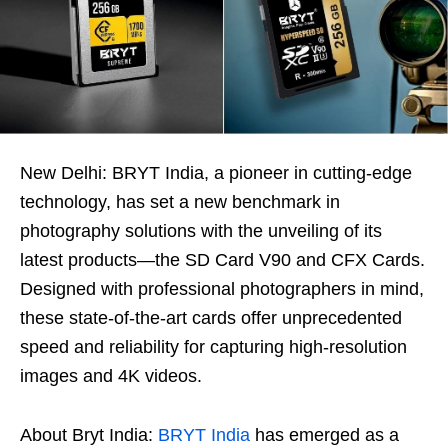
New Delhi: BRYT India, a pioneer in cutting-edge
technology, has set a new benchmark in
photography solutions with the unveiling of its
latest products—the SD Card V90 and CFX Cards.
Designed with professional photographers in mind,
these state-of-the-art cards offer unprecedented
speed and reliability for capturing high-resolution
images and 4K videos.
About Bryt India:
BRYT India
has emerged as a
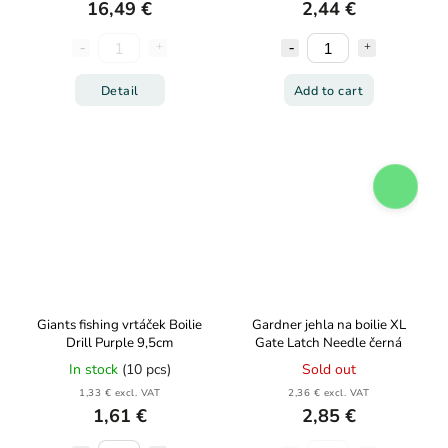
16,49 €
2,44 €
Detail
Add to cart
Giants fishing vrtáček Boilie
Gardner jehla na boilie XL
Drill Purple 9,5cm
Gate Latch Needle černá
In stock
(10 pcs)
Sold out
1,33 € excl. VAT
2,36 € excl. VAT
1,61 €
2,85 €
+ + +
INSTRUCTIONS FOR THE TASK » Using the material above, filter for lines holding "India" and copy each one.

OUTPUT OF THE EXERCISE »
New Delhi: BRYT India, a pioneer in cutting-edge
About Bryt India:
BRYT India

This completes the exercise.